Typically, confidence intervals are expressed as a two-sided range. You might state, for example, with 95% confidence, that the true value of a parameter such as mean, EC50, relative risk, difference, etc., lies in a range between two values. We call this interval “two sided” because it is bounded by both lower and upper confidence limits.

In some circumstances, it can make more sense to express the confidence interval in only one direction – to either the lower or upper confidence limit. This can best be illustrated by following an example.

A recent study was performed to evaluate the effectiveness of a new drug in the eradication of Heliobacter pylori infection, and to determine whether or not it was inferior to the standard drug. (This example was adapted from one presented in reference 1). The eradication rate for the new drug was 86.5% (109/126) compared with 85.3% (110/129) for patients treated with the standard therapy.

In this study, the difference between the eradication rates of the two treatments was 1.2%. The 95% confidence interval extends at the lower limit for the new drug from an eradication rate of 7.3% worse than standard drug, to the upper limit with an eradication rate of 9.7% better.

If we assume that the subjects of the study are representative of a larger population, this means there is a 95% chance that this range of values includes the true difference of the eradication rates of the two drugs. Splitting the remaining 5%, there is an additional 2.5% chance that the new treatment increases the eradication rate by more than 9.7%, and a 2.5% chance that the new treatment decreases the eradication rate by more than 7.3%.

In this case, our goal is to show that the new drug is not worse than the old one. So we can combine our 95% confidence level with the 2.5% upper limit, and say that there is a 97.5% chance that the eradication rate with the new drug is no more than 7.3% worse than the eradication rate with standard drug.

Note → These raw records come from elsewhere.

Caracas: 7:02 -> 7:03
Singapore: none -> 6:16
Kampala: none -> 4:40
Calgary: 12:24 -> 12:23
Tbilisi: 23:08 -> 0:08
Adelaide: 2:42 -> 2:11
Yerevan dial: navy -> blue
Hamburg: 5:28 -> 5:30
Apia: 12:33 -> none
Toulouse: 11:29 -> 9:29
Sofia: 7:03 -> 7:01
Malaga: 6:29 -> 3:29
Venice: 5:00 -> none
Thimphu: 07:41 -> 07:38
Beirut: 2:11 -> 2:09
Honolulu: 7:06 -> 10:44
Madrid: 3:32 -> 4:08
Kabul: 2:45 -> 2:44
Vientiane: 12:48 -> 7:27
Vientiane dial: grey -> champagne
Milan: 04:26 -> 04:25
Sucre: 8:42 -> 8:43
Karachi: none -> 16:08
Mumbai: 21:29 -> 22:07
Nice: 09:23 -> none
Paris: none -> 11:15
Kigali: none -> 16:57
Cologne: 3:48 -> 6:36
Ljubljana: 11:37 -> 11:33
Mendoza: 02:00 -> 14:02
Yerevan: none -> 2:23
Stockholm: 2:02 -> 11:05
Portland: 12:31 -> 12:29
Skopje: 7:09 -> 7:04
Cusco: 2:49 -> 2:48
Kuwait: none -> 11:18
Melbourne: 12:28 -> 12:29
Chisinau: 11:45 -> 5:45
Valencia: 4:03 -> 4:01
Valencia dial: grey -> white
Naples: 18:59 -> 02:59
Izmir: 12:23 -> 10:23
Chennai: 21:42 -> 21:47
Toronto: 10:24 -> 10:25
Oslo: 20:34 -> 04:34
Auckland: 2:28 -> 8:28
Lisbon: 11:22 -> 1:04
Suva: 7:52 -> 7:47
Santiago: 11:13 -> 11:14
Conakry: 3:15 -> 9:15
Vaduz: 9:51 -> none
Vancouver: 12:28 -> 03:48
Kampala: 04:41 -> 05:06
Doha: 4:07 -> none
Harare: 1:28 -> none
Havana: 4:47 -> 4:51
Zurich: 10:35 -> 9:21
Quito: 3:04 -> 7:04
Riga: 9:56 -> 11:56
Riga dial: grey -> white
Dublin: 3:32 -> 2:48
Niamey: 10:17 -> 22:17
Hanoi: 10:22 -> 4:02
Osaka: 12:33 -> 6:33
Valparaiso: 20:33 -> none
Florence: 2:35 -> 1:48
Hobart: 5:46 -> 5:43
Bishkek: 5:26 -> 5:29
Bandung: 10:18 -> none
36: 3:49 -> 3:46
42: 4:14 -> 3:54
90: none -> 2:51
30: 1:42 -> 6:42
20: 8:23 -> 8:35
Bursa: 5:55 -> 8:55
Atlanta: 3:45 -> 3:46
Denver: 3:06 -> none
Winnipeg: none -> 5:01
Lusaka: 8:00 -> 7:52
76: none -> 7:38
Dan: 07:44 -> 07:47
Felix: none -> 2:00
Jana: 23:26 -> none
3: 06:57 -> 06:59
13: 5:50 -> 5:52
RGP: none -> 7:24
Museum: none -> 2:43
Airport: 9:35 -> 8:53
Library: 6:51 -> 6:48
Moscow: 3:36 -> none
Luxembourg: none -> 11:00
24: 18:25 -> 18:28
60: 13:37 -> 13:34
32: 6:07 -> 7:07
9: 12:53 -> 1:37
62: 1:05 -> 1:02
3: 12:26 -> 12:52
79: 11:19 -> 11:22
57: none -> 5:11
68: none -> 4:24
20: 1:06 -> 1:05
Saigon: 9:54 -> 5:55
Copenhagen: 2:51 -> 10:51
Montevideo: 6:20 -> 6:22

It is conventional, however, to state confidence intervals with 95%, not 97.5%, confidence. We can easily create a one-sided 95% confidence interval. To do this, we simply compute a 90% two-sided confidence interval instead of 95%.

The 90% CI for difference in eradication rate extends from -5.9% to 8.4%. Since we are less confident that it includes the true value, it doesn't extend as far as 95% interval. We can restate this to say that the 95% confidence interval is greater than -5.9%. Thus, we are 95% sure that the new drug has an eradication rate not more than 5.9% worse than that of the standard drug.

In this example of testing noninferiority, it makes sense to express a one-sided confidence interval as the lower limit only. In other situations, it can make sense to express a one-sided confidence limit as an upper limit only. For example, in toxicology you may care only about the upper confidence limit.

GraphPad Prism does not compute one-sided confidence intervals directly. But, as the example shows, it is easy to create the one-sided intervals yourself. Simply ask Prism to create a 90% confidence interval for the value you care about. If you only care about the lower limit, say that you are 95% sure the true value is higher than that (90%) lower limit. If you only care about the upper limit, say that you are 95% sure the true value is lower than the (90%) upper limit.

1. S. J. Pocock, The pros and cons of noninferiority trials, Fundamental & Clinical Pharmacology, 17: 483-490 (2003).